* PROBLEM DETAILS
Write out each record exactly as given, but do not include the pictures.

----- MATERIAL SHOWN

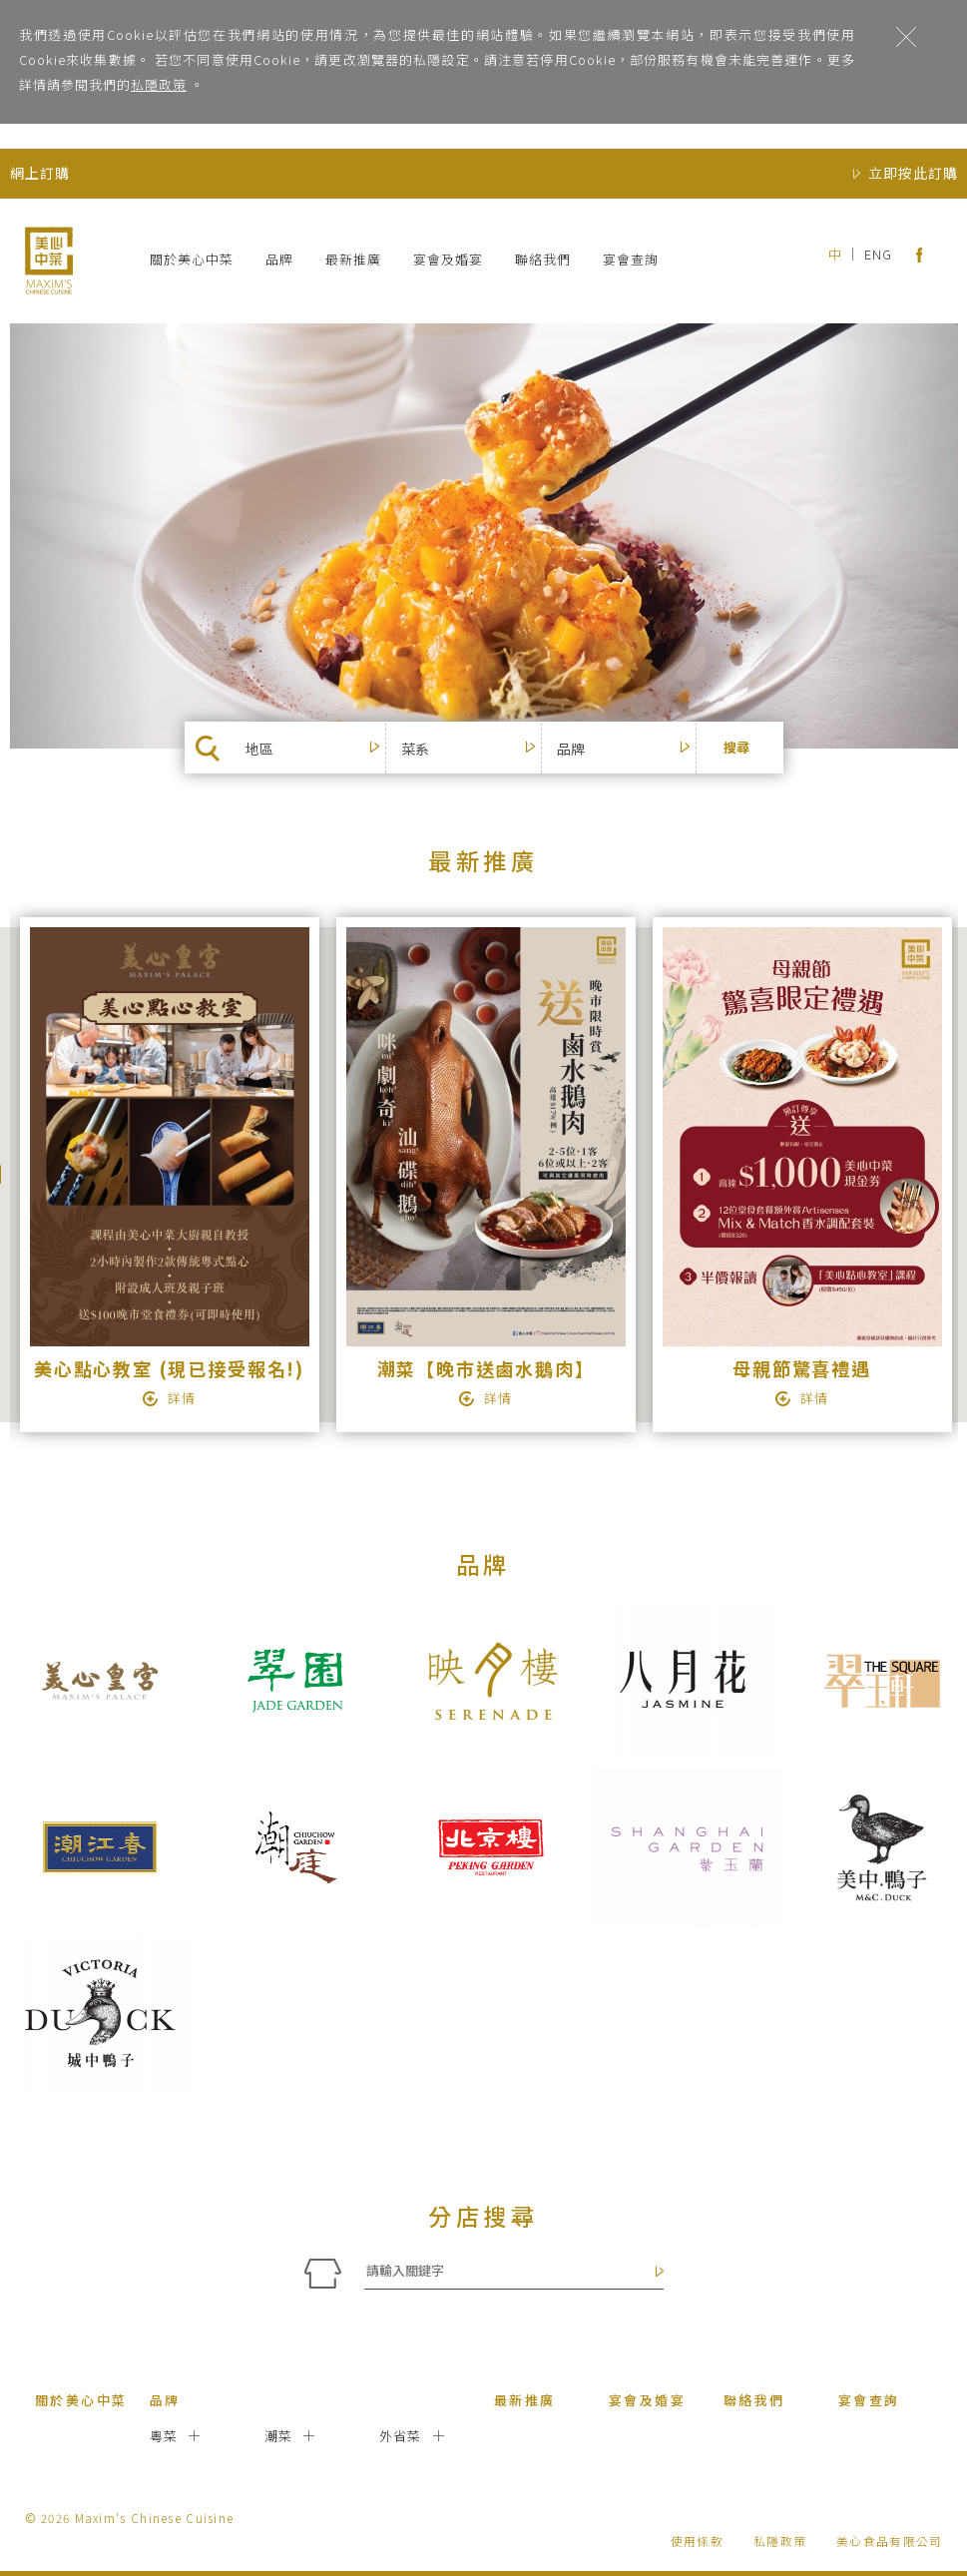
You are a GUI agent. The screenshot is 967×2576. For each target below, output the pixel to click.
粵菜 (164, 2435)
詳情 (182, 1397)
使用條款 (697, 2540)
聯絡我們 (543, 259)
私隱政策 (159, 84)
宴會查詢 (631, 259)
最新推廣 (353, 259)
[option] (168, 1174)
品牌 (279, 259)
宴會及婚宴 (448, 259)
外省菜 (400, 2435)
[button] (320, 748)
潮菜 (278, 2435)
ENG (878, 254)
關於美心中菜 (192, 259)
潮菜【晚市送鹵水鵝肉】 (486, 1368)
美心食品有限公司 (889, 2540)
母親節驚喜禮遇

----------

* TASK RESPONSE
You are a GUI agent. The screenshot is 967×2576. For each target below, output the pixel to click.
粵菜 (164, 2435)
詳情 (182, 1397)
使用條款 (697, 2540)
聯絡我們 (543, 259)
私隱政策 (159, 84)
宴會查詢 (631, 259)
最新推廣 (353, 259)
[option] (168, 1174)
品牌 (279, 259)
宴會及婚宴 (448, 259)
外省菜 (400, 2435)
[button] (320, 748)
潮菜 (278, 2435)
ENG (878, 254)
關於美心中菜 (192, 259)
潮菜【晚市送鹵水鵝肉】 (486, 1368)
美心食品有限公司 (889, 2540)
母親節驚喜禮遇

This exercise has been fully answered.